Nickesse Trimaine Toney (March 13, 1990 – September 2, 2014), known by his stage name Nicky Da B, was an American rapper specializing in the regional genre of bounce music. He released an album in 2012 titled Please Don't Forget Da B, and his single with the artist Diplo that year, Express Yourself, was one of the year's largest viral successes, featuring in a Doritos commercial during Super Bowl XLVII. He was also known for his role in popularizing the dance phenomenon of twerking.

Nicky da B was born in 1990 in New Orleans, Louisiana in a section of the Carrollton neighborhood known as Pigeon Town, in the city's 17th ward. He was raised by his mother Nicole Toney and grandmother Aline Toney. Nicky graduated in 2008 from West Jefferson High School and attended Delgado Community College. Nicky began writing rap lyrics at age 6 under the name "Lil Fiya" in admiration of the Hot Boys. At 14, he began rapping himself. Nicky had close ties with Katey Red, who he called his "gay mother". Big Freedia was also a major influence and friend to Nicky Da B, and the two worked together to gain exposure for bounce music. Nicky was a former HHG (Hitt'em Hard Guy) and twerk dancer for Sissy Nobby before he branched out and became a solo artist. In 2011 he released the local hit "Drop It Hot Potato Style" and began touring. Nicky was outspoken about his passion for creating music for the LGBTQ community, which he identified with.

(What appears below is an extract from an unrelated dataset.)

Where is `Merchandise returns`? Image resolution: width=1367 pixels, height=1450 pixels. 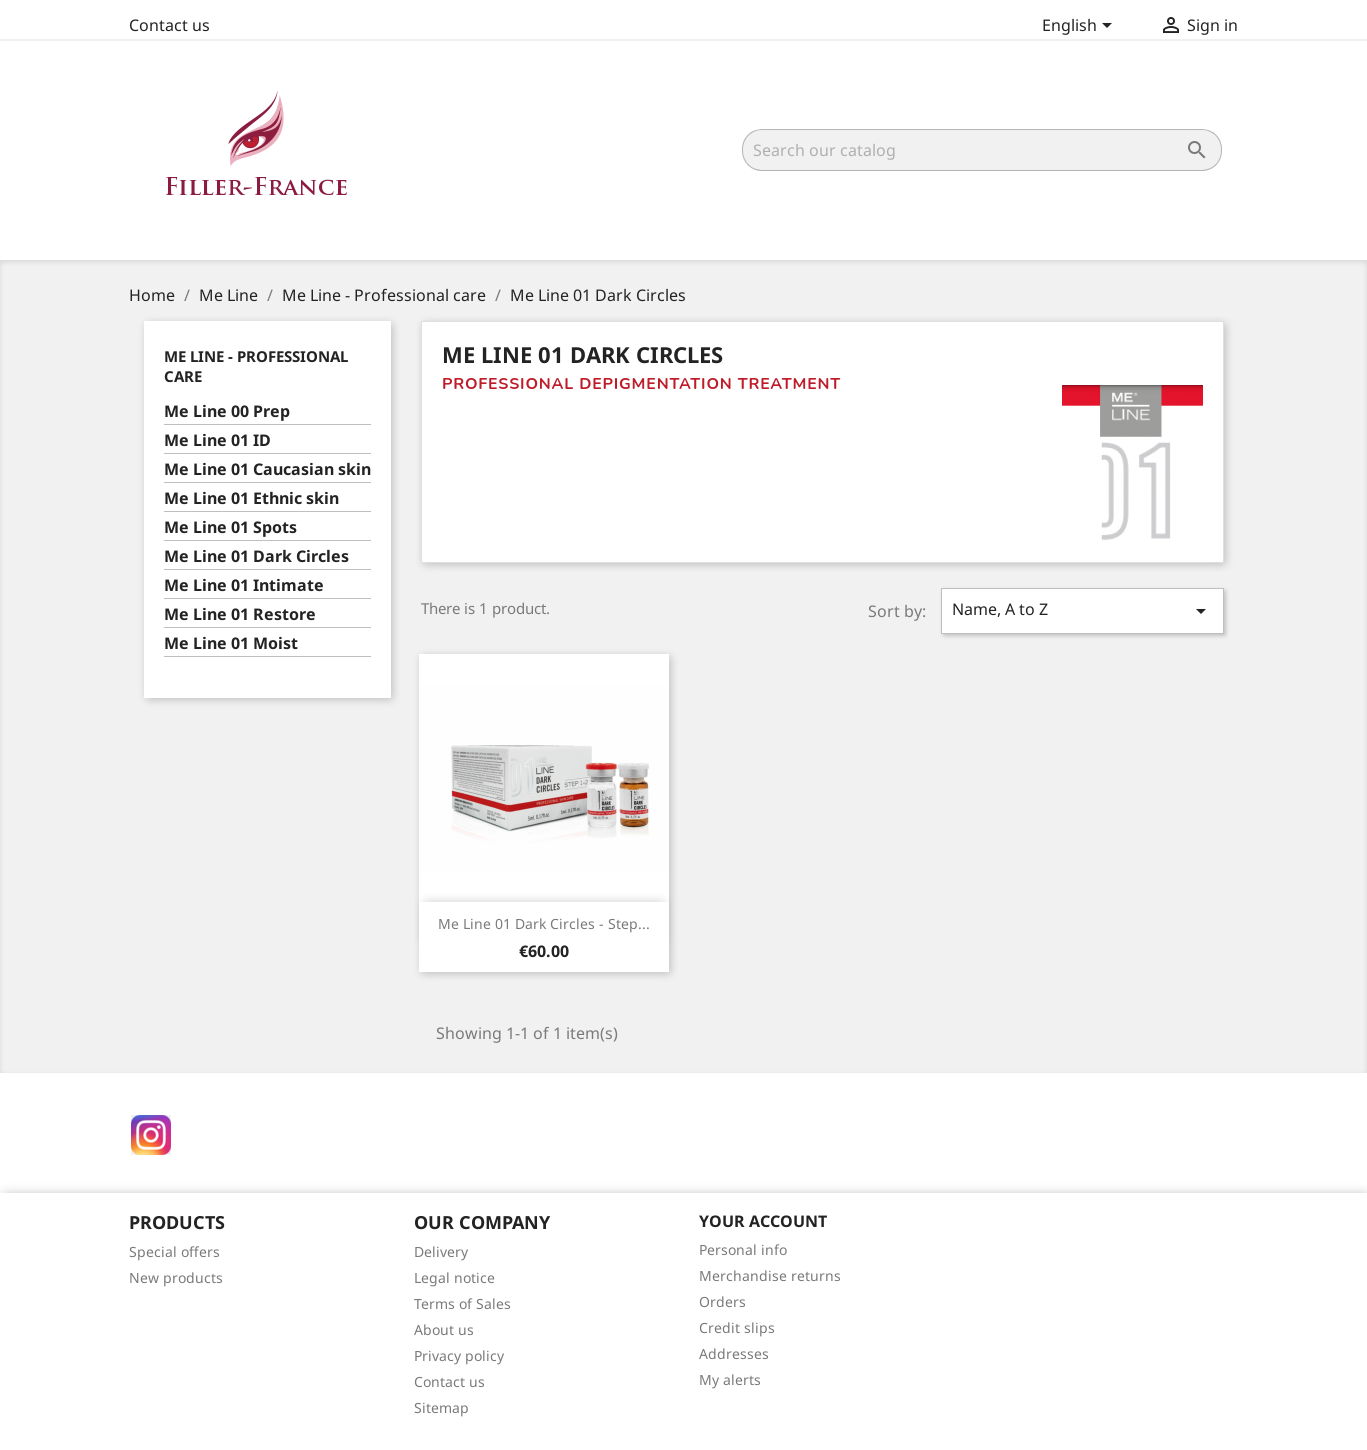 Merchandise returns is located at coordinates (770, 1275).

After releasing his album Please Don't Forget da B in 2012, he embarked on a world tour, which included a sold-out show at the Sydney Opera House. In July 2014, he collaborated with German dance-music duo Schlachthofbronx on the single, "Lights Off". On September 2, 2014, his death at age 24 due to illness was announced by his manager and live DJ, Rusty Lazer. The family later asked for help from fans in paying for his funeral, which included a parade led by the TBC Brass Band in his Carrollton neighborhood.